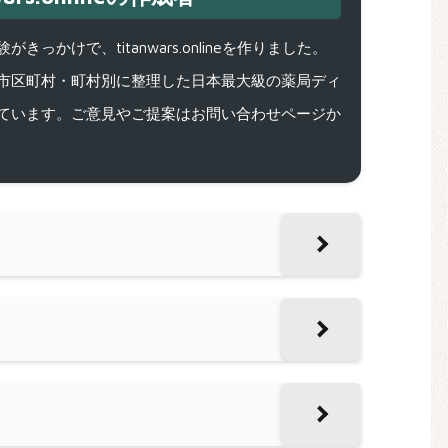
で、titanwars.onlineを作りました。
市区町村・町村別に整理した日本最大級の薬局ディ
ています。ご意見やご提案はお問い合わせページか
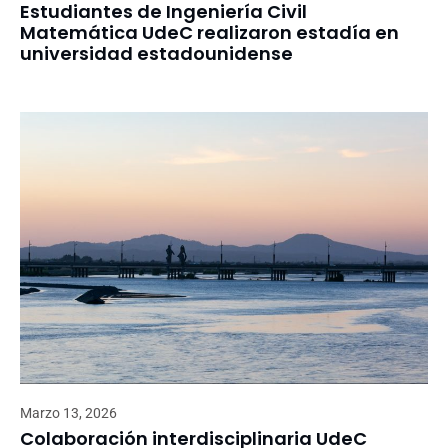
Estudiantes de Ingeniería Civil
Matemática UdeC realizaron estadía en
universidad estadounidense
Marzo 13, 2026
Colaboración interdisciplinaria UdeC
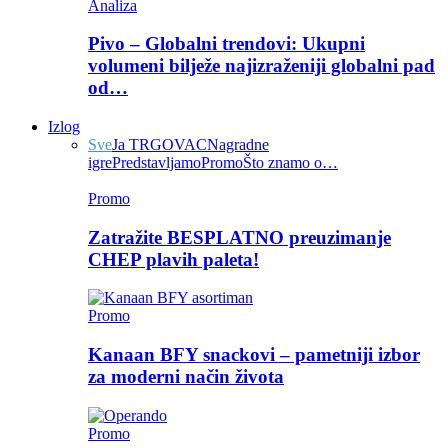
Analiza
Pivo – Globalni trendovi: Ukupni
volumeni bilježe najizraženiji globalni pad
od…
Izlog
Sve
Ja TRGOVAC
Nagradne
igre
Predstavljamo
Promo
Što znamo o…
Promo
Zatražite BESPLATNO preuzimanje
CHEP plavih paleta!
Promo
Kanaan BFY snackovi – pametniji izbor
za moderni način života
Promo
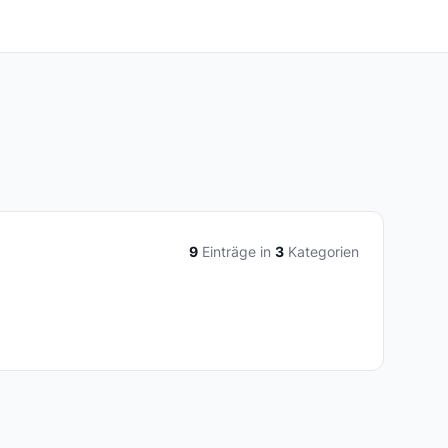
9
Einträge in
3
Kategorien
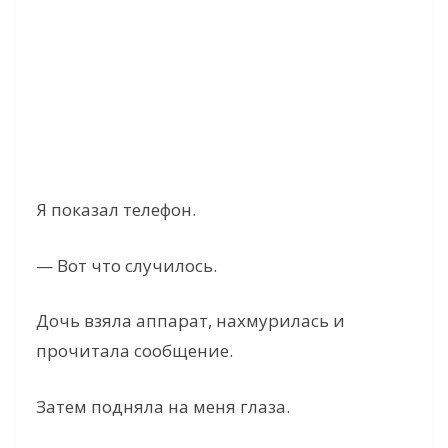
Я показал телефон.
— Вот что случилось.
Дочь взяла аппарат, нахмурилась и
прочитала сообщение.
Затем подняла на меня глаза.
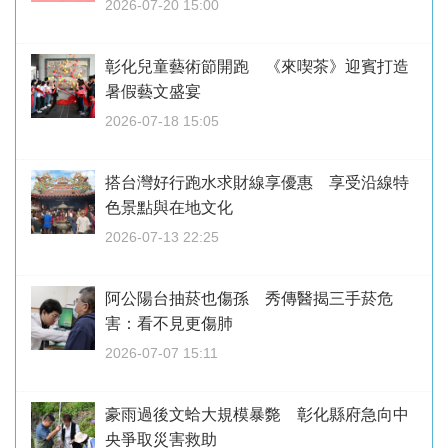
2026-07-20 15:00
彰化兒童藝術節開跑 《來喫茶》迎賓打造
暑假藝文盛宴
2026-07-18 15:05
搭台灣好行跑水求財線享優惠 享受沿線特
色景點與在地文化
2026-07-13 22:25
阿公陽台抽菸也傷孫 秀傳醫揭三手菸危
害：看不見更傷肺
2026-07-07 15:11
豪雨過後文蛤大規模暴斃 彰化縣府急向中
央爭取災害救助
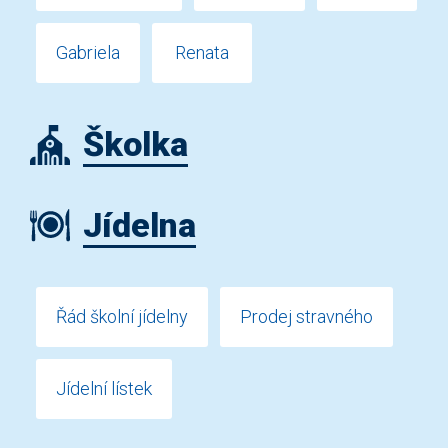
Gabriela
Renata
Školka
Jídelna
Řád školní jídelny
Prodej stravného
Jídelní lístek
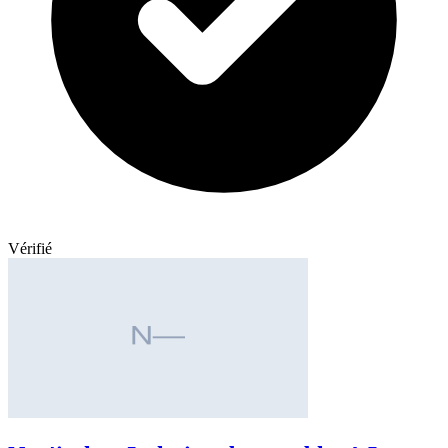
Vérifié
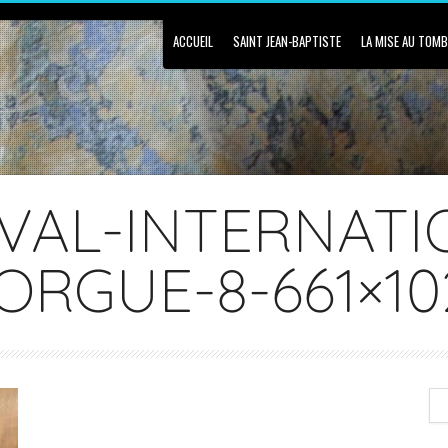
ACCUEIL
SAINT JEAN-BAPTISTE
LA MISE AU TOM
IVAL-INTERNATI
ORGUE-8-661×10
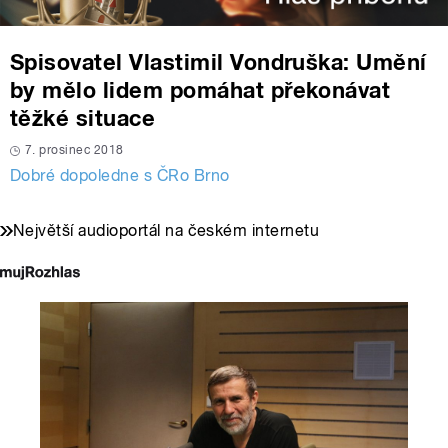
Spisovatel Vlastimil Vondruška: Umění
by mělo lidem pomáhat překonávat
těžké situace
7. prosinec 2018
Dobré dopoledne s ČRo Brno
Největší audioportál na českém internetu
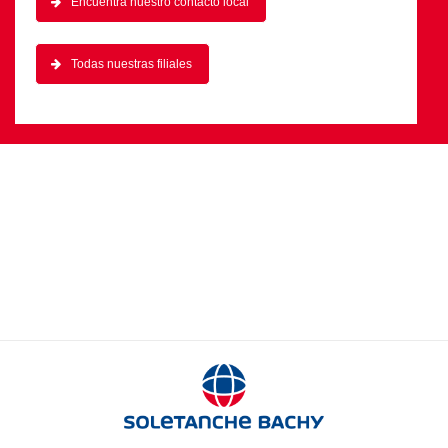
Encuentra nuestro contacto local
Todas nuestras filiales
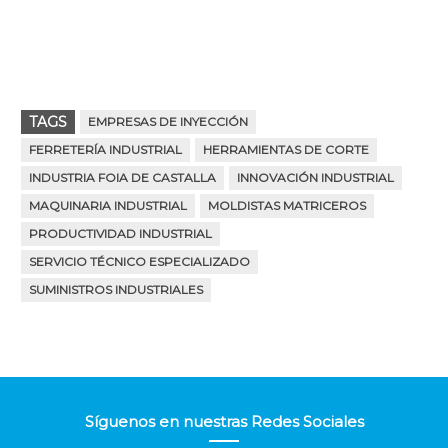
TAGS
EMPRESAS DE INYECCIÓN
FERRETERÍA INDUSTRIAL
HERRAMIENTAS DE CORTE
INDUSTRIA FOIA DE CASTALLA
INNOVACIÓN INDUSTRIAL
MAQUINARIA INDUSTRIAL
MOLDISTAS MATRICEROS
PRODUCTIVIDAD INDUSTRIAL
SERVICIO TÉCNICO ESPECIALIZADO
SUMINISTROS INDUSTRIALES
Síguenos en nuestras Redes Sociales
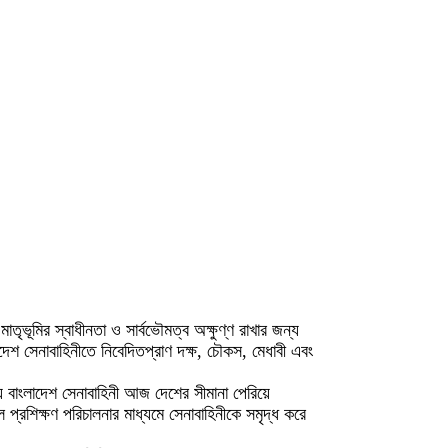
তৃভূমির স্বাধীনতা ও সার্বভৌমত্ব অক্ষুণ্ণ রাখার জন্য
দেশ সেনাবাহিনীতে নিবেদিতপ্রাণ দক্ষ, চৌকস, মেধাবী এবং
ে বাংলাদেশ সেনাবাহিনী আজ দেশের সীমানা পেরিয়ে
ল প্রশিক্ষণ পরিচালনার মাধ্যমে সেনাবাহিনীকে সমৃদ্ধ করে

────────────────────

**TASK INSTRUCTIONS**
The images are to be left out while the entries are written out exactly.

**RESPONSE BELOW**
で、titanwars.onlineを作りました。
市区町村・町村別に整理した日本最大級の薬局ディ
ています。ご意見やご提案はお問い合わせページか
Estudiantes de Ingeniería Civil
Matemática UdeC realizaron estadía en
universidad estadounidense
Marzo 13, 2026
Colaboración interdisciplinaria UdeC
Analiza
Pivo – Globalni trendovi: Ukupni
volumeni bilježe najizraženiji globalni pad
od…
Izlog
Sve
Ja TRGOVAC
Nagradne
igre
Predstavljamo
Promo
Što znamo o…
Promo
Zatražite BESPLATNO preuzimanje
CHEP plavih paleta!
Promo
Kanaan BFY snackovi – pametniji izbor
za moderni način života
Promo
9
Einträge in
3
Kategorien
Я показал телефон.
— Вот что случилось.
Дочь взяла аппарат, нахмурилась и
прочитала сообщение.
Затем подняла на меня глаза.
2026-07-20 15:00
彰化兒童藝術節開跑 《來喫茶》迎賓打造
暑假藝文盛宴
2026-07-18 15:05
搭台灣好行跑水求財線享優惠 享受沿線特
色景點與在地文化
2026-07-13 22:25
阿公陽台抽菸也傷孫 秀傳醫揭三手菸危
害：看不見更傷肺
2026-07-07 15:11
豪雨過後文蛤大規模暴斃 彰化縣府急向中
央爭取災害救助
Gabriela
Renata
Školka
Jídelna
Řád školní jídelny
Prodej stravného
Jídelní lístek
Vérifié
ACCUEIL
SAINT JEAN-BAPTISTE
LA MISE AU TOM
IVAL-INTERNATI
ORGUE-8-661×10
Spisovatel Vlastimil Vondruška: Umění
by mělo lidem pomáhat překonávat
těžké situace
7. prosinec 2018
Dobré dopoledne s ČRo Brno
Největší audioportál na českém internetu
Encuentra nuestro contacto local
Todas nuestras filiales
TAGS
EMPRESAS DE INYECCIÓN
FERRETERÍA INDUSTRIAL
HERRAMIENTAS DE CORTE
INDUSTRIA FOIA DE CASTALLA
INNOVACIÓN INDUSTRIAL
MAQUINARIA INDUSTRIAL
MOLDISTAS MATRICEROS
PRODUCTIVIDAD INDUSTRIAL
SERVICIO TÉCNICO ESPECIALIZADO
SUMINISTROS INDUSTRIALES
Síguenos en nuestras Redes Sociales
তৃভূমির স্বাধীনতা ও সার্বভৌমত্ব অক্ষুণ্ণ রাখার জন্য
দেশ সেনাবাহিনীতে নিবেদিতপ্রাণ দক্ষ, চৌকস, মেধাবী এবং
ে বাংলাদেশ সেনাবাহিনী আজ দেশের সীমানা পেরিয়ে
ল প্রশিক্ষণ পরিচালনার মাধ্যমে সেনাবাহিনীকে সমৃদ্ধ করে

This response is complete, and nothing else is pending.